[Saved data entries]
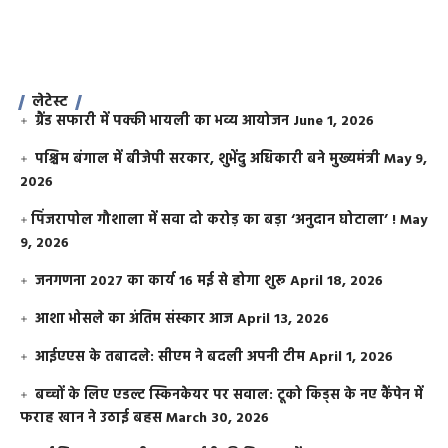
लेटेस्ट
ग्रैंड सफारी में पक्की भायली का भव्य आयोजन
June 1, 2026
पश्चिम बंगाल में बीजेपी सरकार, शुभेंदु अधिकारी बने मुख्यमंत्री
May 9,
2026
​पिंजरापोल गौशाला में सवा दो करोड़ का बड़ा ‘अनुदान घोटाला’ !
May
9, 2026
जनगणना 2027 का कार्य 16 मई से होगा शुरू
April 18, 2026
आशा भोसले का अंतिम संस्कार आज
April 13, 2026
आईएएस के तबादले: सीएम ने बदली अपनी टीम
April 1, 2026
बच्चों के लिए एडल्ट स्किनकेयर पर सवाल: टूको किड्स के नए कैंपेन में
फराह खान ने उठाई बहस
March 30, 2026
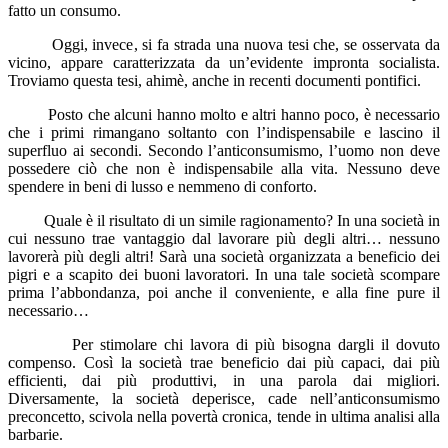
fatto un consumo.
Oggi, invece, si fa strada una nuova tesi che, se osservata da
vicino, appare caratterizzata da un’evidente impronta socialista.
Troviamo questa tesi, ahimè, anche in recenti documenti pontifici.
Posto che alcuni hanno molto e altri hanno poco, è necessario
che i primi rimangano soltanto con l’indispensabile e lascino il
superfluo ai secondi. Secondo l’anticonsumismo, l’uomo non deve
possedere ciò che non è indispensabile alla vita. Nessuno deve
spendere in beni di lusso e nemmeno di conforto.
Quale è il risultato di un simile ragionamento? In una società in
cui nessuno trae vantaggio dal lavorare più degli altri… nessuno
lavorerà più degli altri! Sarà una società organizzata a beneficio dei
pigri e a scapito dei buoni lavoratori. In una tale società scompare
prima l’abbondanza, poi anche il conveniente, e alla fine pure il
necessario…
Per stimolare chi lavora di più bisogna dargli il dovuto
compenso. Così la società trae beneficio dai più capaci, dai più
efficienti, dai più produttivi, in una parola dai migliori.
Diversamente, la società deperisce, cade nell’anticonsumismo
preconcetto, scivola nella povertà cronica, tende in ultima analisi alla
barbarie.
...
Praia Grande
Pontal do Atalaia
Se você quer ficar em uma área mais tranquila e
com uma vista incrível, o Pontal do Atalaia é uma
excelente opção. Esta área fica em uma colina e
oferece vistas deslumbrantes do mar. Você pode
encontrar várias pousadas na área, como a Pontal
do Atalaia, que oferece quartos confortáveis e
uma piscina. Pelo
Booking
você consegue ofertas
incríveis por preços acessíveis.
==
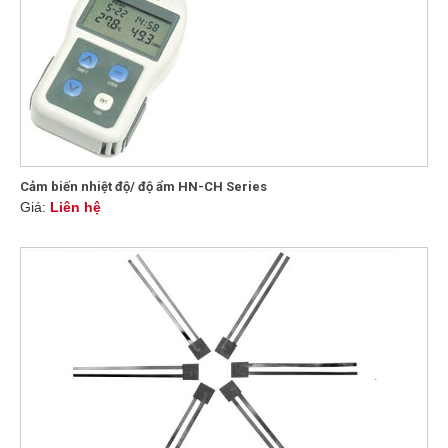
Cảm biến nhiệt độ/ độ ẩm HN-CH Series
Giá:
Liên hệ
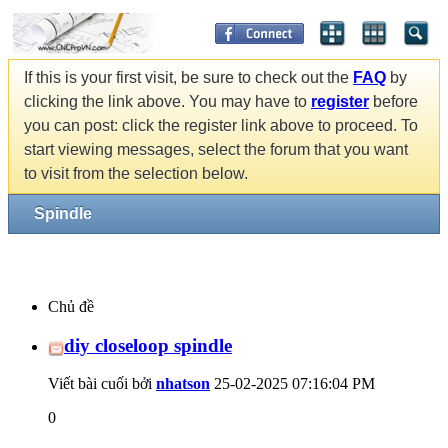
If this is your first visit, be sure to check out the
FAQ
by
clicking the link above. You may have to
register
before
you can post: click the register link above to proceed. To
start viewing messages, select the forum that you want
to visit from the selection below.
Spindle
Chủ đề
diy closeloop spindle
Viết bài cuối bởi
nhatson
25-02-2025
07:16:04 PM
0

*PROBLEM TO SOLVE:* Copy out the range of lines above starting at the line with "lavorerà più degli" and ending at the line with "compenso. Così la", exactly and including both.

*ANSWER TO THIS PROBLEM:*
lavorerà più degli altri! Sarà una società organizzata a beneficio dei
pigri e a scapito dei buoni lavoratori. In una tale società scompare
prima l’abbondanza, poi anche il conveniente, e alla fine pure il
necessario…
Per stimolare chi lavora di più bisogna dargli il dovuto
compenso. Così la società trae beneficio dai più capaci, dai più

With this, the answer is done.